Carlos Reutemann had a coincidental day of firsts this week, beating a 12-car field in Brazil in 1972 to claim his maiden Formula 1 success. Exactly two years later, at Kyalami, he scored his first points-paying victory. Fangio won in Europe for the first time, winning the poorly subscribed San Remo Grand Prix in 1949.

Ayrton Senna showed yet again his wet-weather brilliance in Brazil in 1993. The showers scuppered Prost’s early dominance, and a certain Michael Schumacher visited the F1 podium for the first time. Prost did win in Brazil this week, though, five years earlier at Rio when his pole-sitting team-mate Senna was disqualified.

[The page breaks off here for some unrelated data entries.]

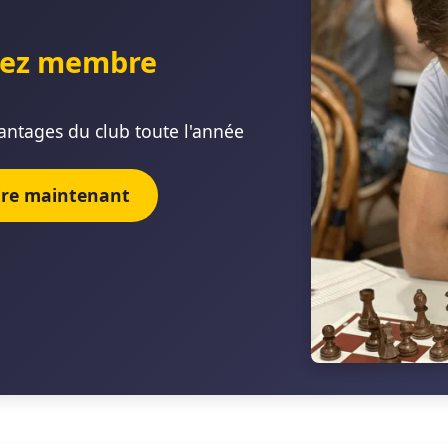
ez membre
antages du club toute l'année
rire maintenant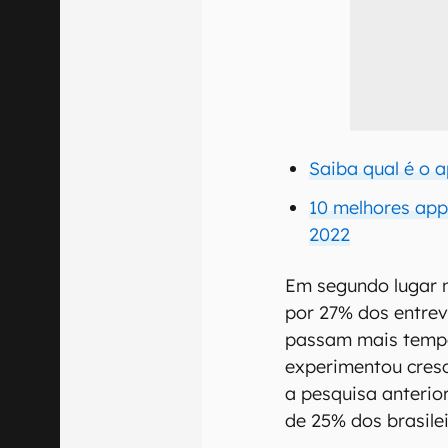
Saiba qual é o 
10 melhores app
2022
Em segundo lugar n
por 27% dos entre
passam mais tempo
experimentou cres
a pesquisa anterio
de 25% dos brasilei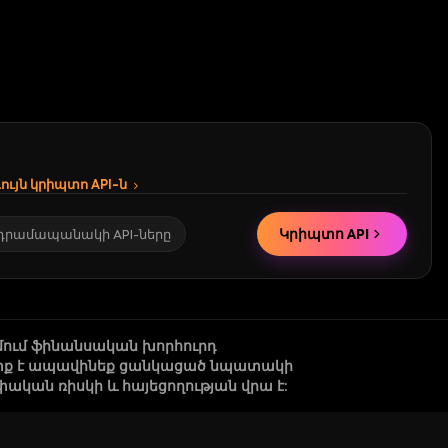
ւյն կրիպտո API-ն
Կրիպտո API
 դրամապանակի API-ները
մում ֆինանսական խորհուրդ
 պետք է ապավինեք ցանկացած նպատակի
կան ռիսկի և հայեցողության վրա է: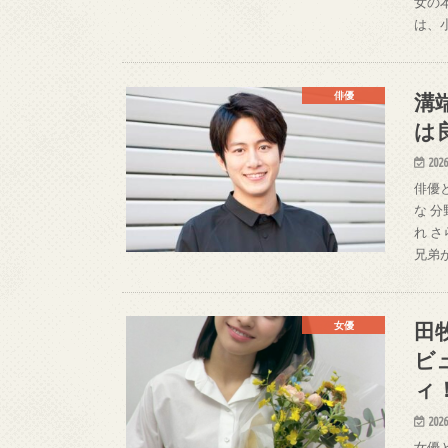
女の
は、
溝
俳優
は
2026
俳優
な 
れ 
兄弟
田
女優
ビ
ィ
2026
女優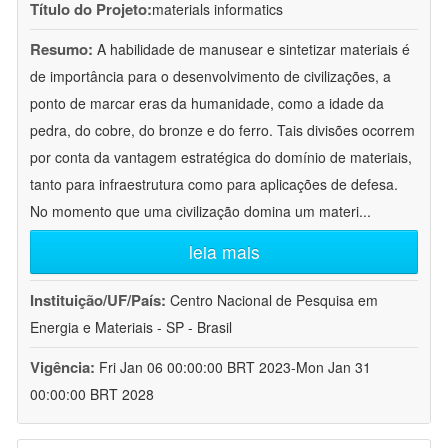
Título do Projeto:
materials informatics
Resumo:
A habilidade de manusear e sintetizar materiais é
de importância para o desenvolvimento de civilizações, a
ponto de marcar eras da humanidade, como a idade da
pedra, do cobre, do bronze e do ferro. Tais divisões ocorrem
por conta da vantagem estratégica do domínio de materiais,
tanto para infraestrutura como para aplicações de defesa.
No momento que uma civilização domina um materi
...
leia mais
Instituição/UF/País:
Centro Nacional de Pesquisa em
Energia e Materiais - SP - Brasil
Vigência:
Fri Jan 06 00:00:00 BRT 2023-Mon Jan 31
00:00:00 BRT 2028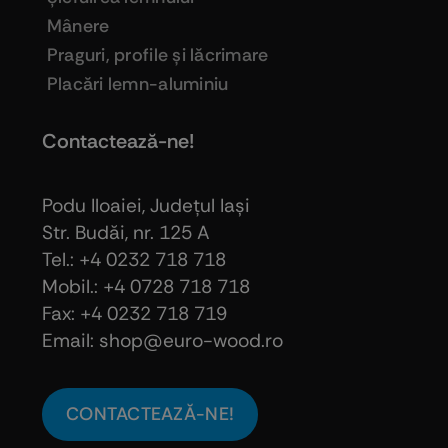
Mânere
Praguri, profile şi lăcrimare
Placări lemn-aluminiu
Contactează-ne!
Podu Iloaiei, Judeţul Iaşi
Str. Budăi, nr. 125 A
Tel.: +4 0232 718 718
Mobil.: +4
0728 718 718
Fax: +4 0232 718 719
Email: shop@euro-wood.ro
CONTACTEAZĂ-NE!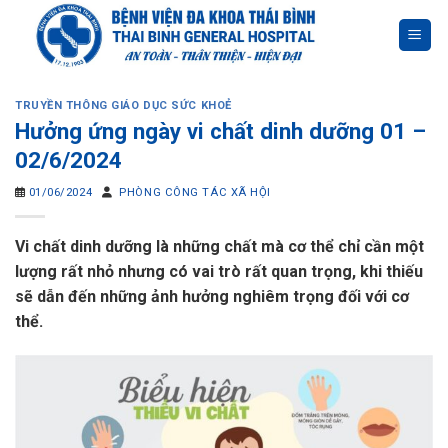
Skip
to
content
TRUYỀN THÔNG GIÁO DỤC SỨC KHOẺ
Hưởng ứng ngày vi chất dinh dưỡng 01 –
02/6/2024
01/06/2024
PHÒNG CÔNG TÁC XÃ HỘI
Vi chất dinh dưỡng là những chất mà cơ thể chỉ cần một
lượng rất nhỏ nhưng có vai trò rất quan trọng, khi thiếu
sẽ dẫn đến những ảnh hưởng nghiêm trọng đối với cơ
thể.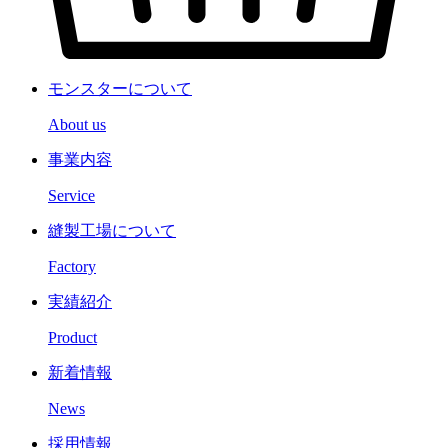
モンスターについて
About us
事業内容
Service
縫製工場について
Factory
実績紹介
Product
新着情報
News
採用情報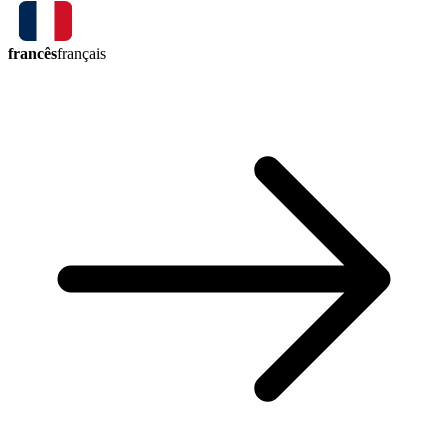
francês
français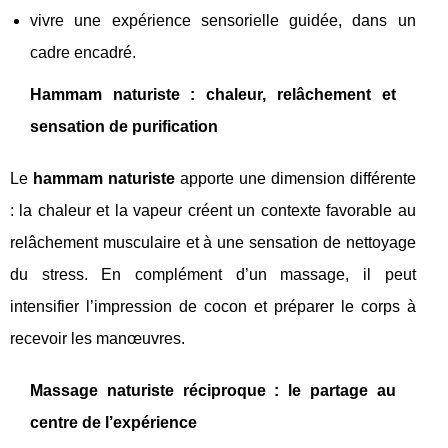
vivre une expérience sensorielle guidée, dans un
cadre encadré.
Hammam naturiste : chaleur, relâchement et
sensation de purification
Le
hammam naturiste
apporte une dimension différente
: la chaleur et la vapeur créent un contexte favorable au
relâchement musculaire et à une sensation de nettoyage
du stress. En complément d’un massage, il peut
intensifier l’impression de cocon et préparer le corps à
recevoir les manœuvres.
Massage naturiste réciproque : le partage au
centre de l’expérience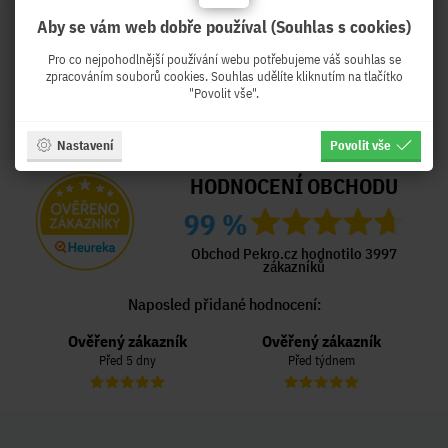
Aby se vám web dobře používal (Souhlas s cookies)
Pro co nejpohodlnější používání webu potřebujeme váš souhlas se
zpracováním souborů cookies. Souhlas udělíte kliknutím na tlačítko
"Povolit vše".
Nastavení
Povolit vše
HODNOCENÍ OBCHODU
99 %
Obchod Pekro.cz hodnotilo 3997
zákazníků
Naposled přidané hodnocení:
Ověřený zákazník
Ověřený zákazník
Před 5 dny
Před týdnem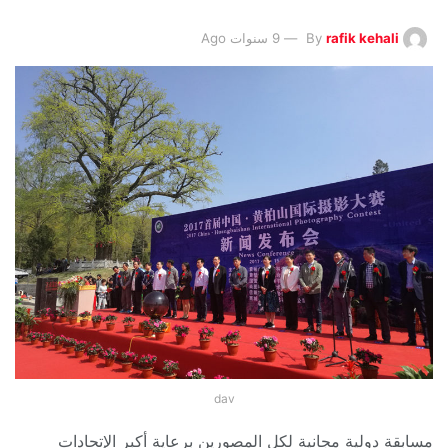
rafik kehali
By
9 سنوات Ago
dav
مسابقة دولية مجانية لكل المصورين برعاية أكبر الإتحادات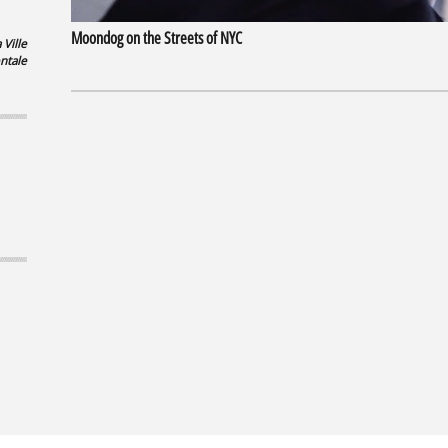
Moondog on the Streets of NYC
a Ville
ntale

At Long Beach in 1976, Regazzoni led from start to finish to head a Ferrari 1-2. A year later, Andretti put on an attacking display to beat Lauda and Scheckter.

Snetterton hosted F1 in 1961, with Graham Hill finishing the victor from the back of the grid ahead of Jim Clark. He had won the earlier sports car race in torrential rain racing a Jaguar E-type, but couldn’t make it a hat-trick in the later saloon car race. Roy Salvadori beat him in matching 3.8-litre Jaguars.

A field of brilliance went to Thruxton for a damp Easter round of Formula 2. Jochen Rindt was untouchable, heading Sir Jackie Stewart and Derek Bell.

The great Jack Brabham was born this week in 1926, and Mike ‘the bike’ Hailwood exactly 14 years later. Tony Brise, tragically denied the full and successful career his talent warranted, would have been 64 years old.

Marc Gene, underrated winner of the 2009 24 Hours of Le Mans, turned 44 and fellow Minardi racer Fabrizio Barbazza turned 53. Mike Thackwell turned 55 – outspoken and a maverick; he often provokes debate. Another who could have made waves in Formula 1 and who was equally as fast, Dave Coyne turned 58. The entertaining Eddie Jordan turned 68.

In sports cars, Lucien Bianchi was killed testing at Le Mans in 1969. He had won the twice-round-the-clock classic the year before. The experienced Stephane Ortelli turned 46. Will Hoy, touring car star and Le Mans racer would have been 62.